Greeting delegates at the World Free Zones Organization conference in Cartagena on May 4, Colombian president Manuel Santos – tieless and relaxed – was in a mood as sunny as the weather in the Caribbean coastal city.
Earlier that day, the US Congress had approved a budget that increases aid to Colombia – a steadfast US ally – by 25%. This followed an announcement the previous day by Colombian state oil company Ecopetrol that it had discovered a huge natural gas reservoir off the Colombian coast – the country’s largest gas find in nearly 30 years.
But the most important piece of news was the reason for the president’s delayed arrival in Cartagena. The recent Nobel Peace Prize winner apologised for his delay saying proudly that he had been playing host to the UN Security Council in Bogotá earlier that day.
“It is the first time the whole council came to Latin America because Colombia is the only successful case [of conflict resolution] and positive example they have to show at the moment. We received unanimous support from the council to move forward with the next step in our peace process,” he told the hundreds-strong audience.
“Our country has been in conflict for 50 years but the fact we are now creating peace shows that history is being reset. The conflict has been an impediment to our development, like having the handbrake down in a car, always slowing its progress.”
After Colombian voters rejected an initial deal with Revolutionary Armed Forces of Colombia (FARC) rebels in a public referendum in October 2016, Mr Santos took a revised accord to the Colombian congress instead, where it received approval in December 2016. Meanwhile, talks are ongoing with another guerrilla group, the left-wing National Liberation Army, which is seeking to strike an agreement of its own with the government and proposed a bilateral ceasefire ahead of a September 2017 visit by Pope Francis.
The president is anticipating a peace dividend to follow. In an interview following his speech, he told fDi: “First of all, tourism is growing very fast; that usually happens after a country has been in conflict and the war stops. Economic growth will be higher, between 1% and 2%, and that is a tremendous attraction for any investor. And of course half of the country [the former conflict area] is going to be developed now and there are huge opportunities related to that. We expect foreign investment that has been growing a lot to grow even more."

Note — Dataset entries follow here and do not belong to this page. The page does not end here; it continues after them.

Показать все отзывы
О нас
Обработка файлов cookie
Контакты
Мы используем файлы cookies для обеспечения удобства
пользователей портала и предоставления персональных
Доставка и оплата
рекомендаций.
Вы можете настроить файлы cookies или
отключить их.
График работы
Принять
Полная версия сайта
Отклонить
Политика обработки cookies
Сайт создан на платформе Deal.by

The OECD expects the Colombian economy to grow by 2.2% in 2017, a more optimistic estimate than the 1.8% predicted by the country’s central bank. Headline FDI flows into Colombia increased in 2016 to $13.6bn, according to the central bank, up from $11.7bn in 2015. This is nearly double the levels recorded in 2010 and five times those in 2000.
The stigma of conflict can linger long after a conflict ends, however, and the president admits that changing Colombia’s risk profile in the minds of investors “is a very long-term job”.
“To change perceptions is very difficult but we’re doing it,” he said. “The best way is to invite people to see for themselves what is happening here. And after that they will go back and say ‘the perception I had of Colombia was completely different than what I experienced’.”